Person specification & requirements:
- This studentship is only open to Home Fee-paying candidates. More information about fee status criteria.
- Candidates with backgrounds in computer science, engineering, physical sciences, mathematics or computational biology, or comparable experience in computer programming and machine learning or computational modelling are welcome to apply.

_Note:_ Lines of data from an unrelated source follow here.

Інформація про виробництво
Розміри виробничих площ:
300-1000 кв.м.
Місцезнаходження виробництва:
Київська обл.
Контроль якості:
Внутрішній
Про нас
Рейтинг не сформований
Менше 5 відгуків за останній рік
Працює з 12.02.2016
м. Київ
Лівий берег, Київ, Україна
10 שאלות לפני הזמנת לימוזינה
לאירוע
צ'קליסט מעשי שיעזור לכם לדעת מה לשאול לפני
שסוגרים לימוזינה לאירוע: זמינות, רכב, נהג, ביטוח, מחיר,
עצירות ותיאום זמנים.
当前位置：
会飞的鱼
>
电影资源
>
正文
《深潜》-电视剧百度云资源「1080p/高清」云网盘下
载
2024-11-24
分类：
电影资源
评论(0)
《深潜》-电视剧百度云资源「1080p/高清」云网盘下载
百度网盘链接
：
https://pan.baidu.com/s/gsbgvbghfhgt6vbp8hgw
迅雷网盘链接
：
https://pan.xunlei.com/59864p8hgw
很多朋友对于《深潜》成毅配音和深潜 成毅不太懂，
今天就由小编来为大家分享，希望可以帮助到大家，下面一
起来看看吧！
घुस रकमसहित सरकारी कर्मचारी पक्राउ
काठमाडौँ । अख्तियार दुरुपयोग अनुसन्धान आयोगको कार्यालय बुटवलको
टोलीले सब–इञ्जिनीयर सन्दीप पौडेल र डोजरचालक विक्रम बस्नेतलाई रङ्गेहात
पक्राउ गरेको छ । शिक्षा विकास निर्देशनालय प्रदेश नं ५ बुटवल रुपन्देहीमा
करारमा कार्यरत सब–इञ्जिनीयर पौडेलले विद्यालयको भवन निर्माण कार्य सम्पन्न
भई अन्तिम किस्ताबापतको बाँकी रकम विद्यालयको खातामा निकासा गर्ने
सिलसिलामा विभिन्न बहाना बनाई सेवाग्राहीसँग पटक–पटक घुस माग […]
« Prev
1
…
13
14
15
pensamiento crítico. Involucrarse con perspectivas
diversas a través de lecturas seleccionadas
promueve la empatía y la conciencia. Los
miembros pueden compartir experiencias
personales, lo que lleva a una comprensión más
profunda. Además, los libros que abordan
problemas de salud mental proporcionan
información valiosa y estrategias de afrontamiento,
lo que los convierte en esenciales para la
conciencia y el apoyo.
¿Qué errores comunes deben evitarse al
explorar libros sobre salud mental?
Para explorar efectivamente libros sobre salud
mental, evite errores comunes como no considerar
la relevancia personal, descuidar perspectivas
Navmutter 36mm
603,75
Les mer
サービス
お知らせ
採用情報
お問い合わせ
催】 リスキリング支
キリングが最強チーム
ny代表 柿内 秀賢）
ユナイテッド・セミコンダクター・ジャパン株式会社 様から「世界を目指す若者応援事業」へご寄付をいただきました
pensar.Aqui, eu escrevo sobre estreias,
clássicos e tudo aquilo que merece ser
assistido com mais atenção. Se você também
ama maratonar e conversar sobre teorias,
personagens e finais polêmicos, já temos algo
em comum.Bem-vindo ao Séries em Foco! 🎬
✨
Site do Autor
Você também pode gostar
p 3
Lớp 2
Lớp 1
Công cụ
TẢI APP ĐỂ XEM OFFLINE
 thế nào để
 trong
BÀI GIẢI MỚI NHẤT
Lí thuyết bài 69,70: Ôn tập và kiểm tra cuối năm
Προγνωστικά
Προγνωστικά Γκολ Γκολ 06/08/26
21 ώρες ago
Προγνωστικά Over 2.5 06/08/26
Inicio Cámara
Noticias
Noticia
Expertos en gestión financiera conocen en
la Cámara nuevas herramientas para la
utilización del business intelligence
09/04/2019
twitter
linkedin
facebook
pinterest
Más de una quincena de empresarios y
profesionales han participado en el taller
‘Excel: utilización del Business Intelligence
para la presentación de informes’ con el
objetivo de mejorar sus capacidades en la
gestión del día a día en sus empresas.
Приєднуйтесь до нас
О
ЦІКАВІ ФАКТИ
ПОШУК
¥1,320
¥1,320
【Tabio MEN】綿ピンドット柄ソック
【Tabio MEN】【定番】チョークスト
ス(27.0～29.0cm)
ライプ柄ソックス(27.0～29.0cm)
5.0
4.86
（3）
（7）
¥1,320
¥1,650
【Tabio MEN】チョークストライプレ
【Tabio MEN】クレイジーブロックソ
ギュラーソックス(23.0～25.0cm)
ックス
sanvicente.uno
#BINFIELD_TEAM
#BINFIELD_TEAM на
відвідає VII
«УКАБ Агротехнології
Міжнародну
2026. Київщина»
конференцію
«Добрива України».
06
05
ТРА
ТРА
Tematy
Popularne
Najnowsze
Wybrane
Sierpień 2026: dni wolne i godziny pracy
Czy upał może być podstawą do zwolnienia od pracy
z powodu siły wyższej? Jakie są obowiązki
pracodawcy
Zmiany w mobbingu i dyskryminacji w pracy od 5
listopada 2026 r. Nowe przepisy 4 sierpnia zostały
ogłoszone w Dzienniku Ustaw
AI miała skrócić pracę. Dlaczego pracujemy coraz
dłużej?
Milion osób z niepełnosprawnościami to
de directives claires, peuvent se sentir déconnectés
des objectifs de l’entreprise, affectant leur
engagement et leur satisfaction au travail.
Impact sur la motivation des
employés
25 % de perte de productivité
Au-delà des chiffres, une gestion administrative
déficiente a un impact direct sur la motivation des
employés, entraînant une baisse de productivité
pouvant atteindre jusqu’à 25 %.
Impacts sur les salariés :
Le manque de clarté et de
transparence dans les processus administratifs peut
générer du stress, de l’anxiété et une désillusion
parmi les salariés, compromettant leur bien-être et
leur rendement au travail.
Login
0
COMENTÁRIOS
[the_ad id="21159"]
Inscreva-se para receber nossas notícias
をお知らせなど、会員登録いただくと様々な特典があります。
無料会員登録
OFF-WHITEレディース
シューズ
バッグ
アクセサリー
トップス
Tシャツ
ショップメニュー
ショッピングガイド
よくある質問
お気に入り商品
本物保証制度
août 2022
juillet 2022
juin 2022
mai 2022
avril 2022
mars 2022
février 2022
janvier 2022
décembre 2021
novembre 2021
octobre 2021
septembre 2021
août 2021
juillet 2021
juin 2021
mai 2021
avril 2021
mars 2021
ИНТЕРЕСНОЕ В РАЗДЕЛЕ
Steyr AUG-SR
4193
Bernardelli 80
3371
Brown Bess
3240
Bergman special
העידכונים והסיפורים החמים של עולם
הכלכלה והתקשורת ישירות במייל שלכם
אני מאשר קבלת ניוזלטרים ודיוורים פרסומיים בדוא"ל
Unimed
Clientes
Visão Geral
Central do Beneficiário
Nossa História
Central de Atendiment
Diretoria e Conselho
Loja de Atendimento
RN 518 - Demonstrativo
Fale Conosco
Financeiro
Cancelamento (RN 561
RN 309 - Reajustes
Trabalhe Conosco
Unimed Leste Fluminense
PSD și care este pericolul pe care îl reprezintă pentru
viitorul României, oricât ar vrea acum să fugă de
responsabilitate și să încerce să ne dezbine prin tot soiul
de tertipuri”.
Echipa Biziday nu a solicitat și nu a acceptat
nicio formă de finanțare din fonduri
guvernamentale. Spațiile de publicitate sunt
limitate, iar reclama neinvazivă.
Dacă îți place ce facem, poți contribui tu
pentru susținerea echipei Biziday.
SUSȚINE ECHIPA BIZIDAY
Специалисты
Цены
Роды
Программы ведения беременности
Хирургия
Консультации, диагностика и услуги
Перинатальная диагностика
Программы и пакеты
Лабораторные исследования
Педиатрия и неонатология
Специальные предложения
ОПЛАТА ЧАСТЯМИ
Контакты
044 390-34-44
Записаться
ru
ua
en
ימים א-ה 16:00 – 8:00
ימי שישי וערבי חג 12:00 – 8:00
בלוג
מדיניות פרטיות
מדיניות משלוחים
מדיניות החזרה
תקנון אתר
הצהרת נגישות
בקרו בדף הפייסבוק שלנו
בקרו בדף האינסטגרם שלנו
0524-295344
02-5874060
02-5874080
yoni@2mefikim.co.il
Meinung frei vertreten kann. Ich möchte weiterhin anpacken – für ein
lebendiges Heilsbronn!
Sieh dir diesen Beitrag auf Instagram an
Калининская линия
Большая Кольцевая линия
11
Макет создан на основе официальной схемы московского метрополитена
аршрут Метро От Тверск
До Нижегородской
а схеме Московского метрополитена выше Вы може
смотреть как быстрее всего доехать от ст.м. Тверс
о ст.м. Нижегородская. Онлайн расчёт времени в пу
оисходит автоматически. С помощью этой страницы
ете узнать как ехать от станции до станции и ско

- Hands-on experience in advanced machine learning or computational modelling and its application to complex biomedical data, and interdisciplinary communication of complex concepts will be a plus.
- Candidates should have an interest in neuro-oncology and the application of advanced computational methods to solving high impact problems in biomedicine, and the desire to work collaboratively within a multidisciplinary team.
- Candidates should hold a UK (or international equivalent) first or upper-second class Bachelor’s degree.
Funding:
This is a full studentship available to Home fee applicants only.
The successful student will receive a stipend starting from at least the UCL minimum (£22,780 in 2025/26) as well as the cost of tuition fees for Home fee students (£6,215 in 2025/26).
The stipends awarded to PhD students at UCL are tax free and incur no income tax or national insurance contributions. The amount received increases each year over the duration of the studentship.
UCL’s fee eligibility criteria
How to apply:
Please complete the following steps to apply:
- Send an expression of interest and current CV to Dr Jamie Dean and medphys.pgr@ucl.ac.uk, quoting Project Code 25008 in the email subject line. jamie.dean@ucl.ac.uk
- Make a formal application via the UCL application portal: Apply | Prospective Students Graduate - UCL – University College London. Please select the programme code ‘Medical Physics RRDMPHSING01’ and enter Project Code 25008 under ‘Name of Award 1’
- If shortlisted, candidates will be invited for an interview.
Application deadline
The deadline for this application is Friday 12th June 2026
Application Timeline:
- After the deadline, all applicants that expressed their interest and specified Project 25008 in their Portico application will be considered for interview.
- Candidates will normally be invited for interview within three weeks of the deadline. If you have not been contacted within this time-period, you have unfortunately not been successful in being shortlisted.
- The interview panel will normally consist of the supervision team on the project.
- Note that applications without specifying the project they are applying for and/or making a formal Portico application will be automatically rejected.
- If you are offered and accept a studentship position, a formal UCL Offer of Admission will be sent to you as well as an offer of studentship funding.